■ **WHAT TO PRODUCE**
From the records below, transcribe exactly the lines that begin at the line with "לפי שעת עבודה" and end at the line with "250- 450 ₪. על עלות זאת יש להוסיף", both included.

MATERIAL FOR THE TASK section start

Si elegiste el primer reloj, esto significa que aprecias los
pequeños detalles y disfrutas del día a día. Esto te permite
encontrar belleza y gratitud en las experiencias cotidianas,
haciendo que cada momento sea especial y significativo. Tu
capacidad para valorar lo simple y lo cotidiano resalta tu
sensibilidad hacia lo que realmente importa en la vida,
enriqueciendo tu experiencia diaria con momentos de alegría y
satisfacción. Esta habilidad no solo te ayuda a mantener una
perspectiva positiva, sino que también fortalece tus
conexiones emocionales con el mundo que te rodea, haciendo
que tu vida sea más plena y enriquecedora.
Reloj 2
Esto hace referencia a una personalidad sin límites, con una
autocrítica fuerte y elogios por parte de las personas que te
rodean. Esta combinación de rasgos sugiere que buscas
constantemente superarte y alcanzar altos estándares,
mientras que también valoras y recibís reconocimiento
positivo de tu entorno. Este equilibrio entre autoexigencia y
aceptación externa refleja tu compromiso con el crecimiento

MATERIAL FOR THE TASK section end
MATERIAL FOR THE TASK section start

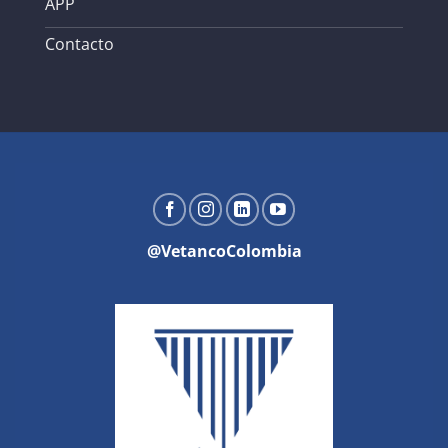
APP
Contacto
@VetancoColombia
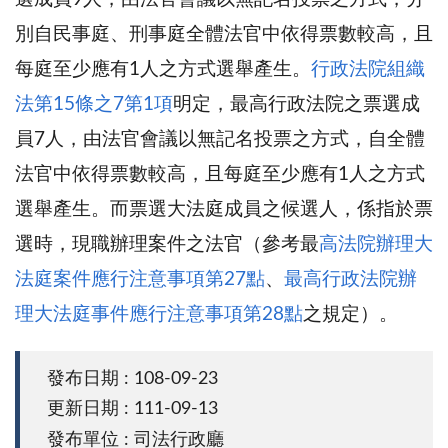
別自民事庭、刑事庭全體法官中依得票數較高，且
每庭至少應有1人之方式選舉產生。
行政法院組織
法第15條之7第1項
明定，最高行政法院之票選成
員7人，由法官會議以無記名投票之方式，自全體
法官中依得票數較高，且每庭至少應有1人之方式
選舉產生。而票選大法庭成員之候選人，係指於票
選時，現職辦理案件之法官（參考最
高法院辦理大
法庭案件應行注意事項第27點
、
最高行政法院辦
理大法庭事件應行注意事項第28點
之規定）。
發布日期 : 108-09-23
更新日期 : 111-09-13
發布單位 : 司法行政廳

MATERIAL FOR THE TASK section end
MATERIAL FOR THE TASK section start

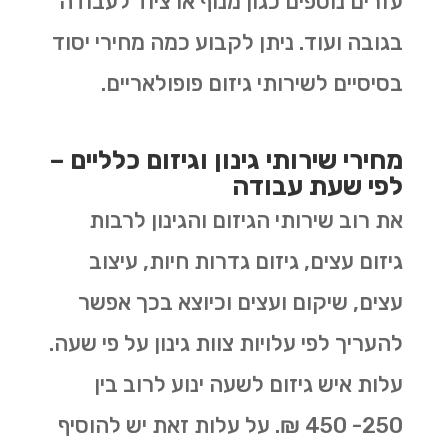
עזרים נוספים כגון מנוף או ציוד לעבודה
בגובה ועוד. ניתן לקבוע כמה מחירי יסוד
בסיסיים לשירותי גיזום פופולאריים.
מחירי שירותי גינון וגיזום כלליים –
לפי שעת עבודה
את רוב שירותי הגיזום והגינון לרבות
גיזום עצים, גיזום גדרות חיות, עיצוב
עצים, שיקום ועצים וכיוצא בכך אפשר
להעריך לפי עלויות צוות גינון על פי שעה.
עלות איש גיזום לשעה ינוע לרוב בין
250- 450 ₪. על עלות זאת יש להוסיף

MATERIAL FOR THE TASK section end

■ **SOLUTION BELOW**
לפי שעת עבודה
את רוב שירותי הגיזום והגינון לרבות
גיזום עצים, גיזום גדרות חיות, עיצוב
עצים, שיקום ועצים וכיוצא בכך אפשר
להעריך לפי עלויות צוות גינון על פי שעה.
עלות איש גיזום לשעה ינוע לרוב בין
250- 450 ₪. על עלות זאת יש להוסיף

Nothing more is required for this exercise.